• _YOUR TASK_:
Each line of the data below must be given again exactly as written.

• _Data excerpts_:
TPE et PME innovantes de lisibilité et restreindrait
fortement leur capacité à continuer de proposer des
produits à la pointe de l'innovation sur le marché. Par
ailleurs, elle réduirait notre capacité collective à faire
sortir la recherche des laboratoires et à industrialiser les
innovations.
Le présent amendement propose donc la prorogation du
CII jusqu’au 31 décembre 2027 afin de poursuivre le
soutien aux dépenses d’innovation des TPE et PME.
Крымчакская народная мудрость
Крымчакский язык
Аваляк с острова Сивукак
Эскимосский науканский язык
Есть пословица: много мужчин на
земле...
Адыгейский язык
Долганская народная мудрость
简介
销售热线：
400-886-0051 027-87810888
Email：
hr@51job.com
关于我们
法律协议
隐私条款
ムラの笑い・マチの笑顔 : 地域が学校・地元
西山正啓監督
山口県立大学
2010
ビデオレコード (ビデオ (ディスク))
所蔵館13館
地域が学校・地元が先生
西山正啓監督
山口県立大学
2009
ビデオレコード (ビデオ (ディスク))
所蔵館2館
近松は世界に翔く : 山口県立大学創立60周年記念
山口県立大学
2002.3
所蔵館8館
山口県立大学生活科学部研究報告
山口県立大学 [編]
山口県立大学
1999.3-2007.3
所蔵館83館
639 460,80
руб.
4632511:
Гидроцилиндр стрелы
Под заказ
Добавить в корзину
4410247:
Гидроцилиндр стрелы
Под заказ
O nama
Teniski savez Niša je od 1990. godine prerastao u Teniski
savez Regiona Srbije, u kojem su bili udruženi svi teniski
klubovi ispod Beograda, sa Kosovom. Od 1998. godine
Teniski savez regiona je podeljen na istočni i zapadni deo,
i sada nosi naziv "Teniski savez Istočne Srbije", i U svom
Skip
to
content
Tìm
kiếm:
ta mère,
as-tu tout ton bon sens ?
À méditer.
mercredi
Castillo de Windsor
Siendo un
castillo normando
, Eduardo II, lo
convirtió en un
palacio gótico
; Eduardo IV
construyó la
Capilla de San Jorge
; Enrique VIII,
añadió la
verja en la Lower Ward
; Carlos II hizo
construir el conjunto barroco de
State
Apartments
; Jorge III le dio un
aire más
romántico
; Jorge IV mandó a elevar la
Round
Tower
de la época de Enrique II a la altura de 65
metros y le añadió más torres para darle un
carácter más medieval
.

• _EXERCISE RESULT_:
TPE et PME innovantes de lisibilité et restreindrait
fortement leur capacité à continuer de proposer des
produits à la pointe de l'innovation sur le marché. Par
ailleurs, elle réduirait notre capacité collective à faire
sortir la recherche des laboratoires et à industrialiser les
innovations.
Le présent amendement propose donc la prorogation du
CII jusqu’au 31 décembre 2027 afin de poursuivre le
soutien aux dépenses d’innovation des TPE et PME.
Крымчакская народная мудрость
Крымчакский язык
Аваляк с острова Сивукак
Эскимосский науканский язык
Есть пословица: много мужчин на
земле...
Адыгейский язык
Долганская народная мудрость
简介
销售热线：
400-886-0051 027-87810888
Email：
hr@51job.com
关于我们
法律协议
隐私条款
ムラの笑い・マチの笑顔 : 地域が学校・地元
西山正啓監督
山口県立大学
2010
ビデオレコード (ビデオ (ディスク))
所蔵館13館
地域が学校・地元が先生
西山正啓監督
山口県立大学
2009
ビデオレコード (ビデオ (ディスク))
所蔵館2館
近松は世界に翔く : 山口県立大学創立60周年記念
山口県立大学
2002.3
所蔵館8館
山口県立大学生活科学部研究報告
山口県立大学 [編]
山口県立大学
1999.3-2007.3
所蔵館83館
639 460,80
руб.
4632511:
Гидроцилиндр стрелы
Под заказ
Добавить в корзину
4410247:
Гидроцилиндр стрелы
Под заказ
O nama
Teniski savez Niša je od 1990. godine prerastao u Teniski
savez Regiona Srbije, u kojem su bili udruženi svi teniski
klubovi ispod Beograda, sa Kosovom. Od 1998. godine
Teniski savez regiona je podeljen na istočni i zapadni deo,
i sada nosi naziv "Teniski savez Istočne Srbije", i U svom
Skip
to
content
Tìm
kiếm:
ta mère,
as-tu tout ton bon sens ?
À méditer.
mercredi
Castillo de Windsor
Siendo un
castillo normando
, Eduardo II, lo
convirtió en un
palacio gótico
; Eduardo IV
construyó la
Capilla de San Jorge
; Enrique VIII,
añadió la
verja en la Lower Ward
; Carlos II hizo
construir el conjunto barroco de
State
Apartments
; Jorge III le dio un
aire más
romántico
; Jorge IV mandó a elevar la
Round
Tower
de la época de Enrique II a la altura de 65
metros y le añadió más torres para darle un
carácter más medieval
.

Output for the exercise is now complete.